▶ EXERCISE:
From the records below, return every line containing the word "Quarantäne".
── DATA EXTRACTS ──
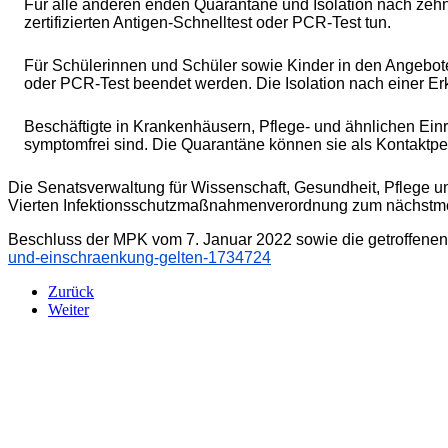
Für alle anderen enden Quarantäne und Isolation nach zehn 
zertifizierten Antigen-Schnelltest oder
PCR
-Test tun.
Für Schülerinnen und Schüler sowie Kinder in den Angebote
oder
PCR
-Test beendet werden. Die Isolation nach einer E
Beschäftigte in Krankenhäusern, Pflege- und ähnlichen Ein
symptomfrei sind. Die Quarantäne können sie als Kontaktper
Die Senatsverwaltung für Wissenschaft, Gesundheit, Pflege un
Vierten Infektionsschutzmaßnahmenverordnung zum nächstmö
Beschluss der
MPK
vom 7. Januar 2022 sowie die getroffene
und-einschraenkung-gelten-1734724
Zurück
Weiter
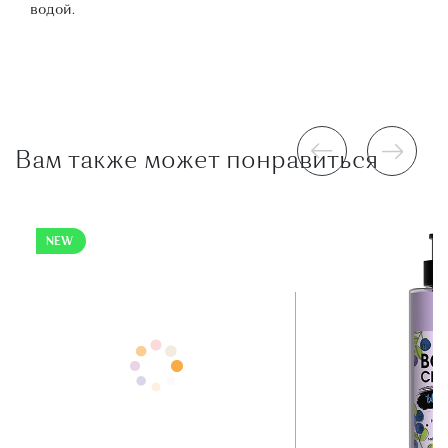
водой.
Вам также может понравиться
NEW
───
▶ YOUR RESPONSE:
Für alle anderen enden Quarantäne und Isolation nach zehn 
symptomfrei sind. Die Quarantäne können sie als Kontaktper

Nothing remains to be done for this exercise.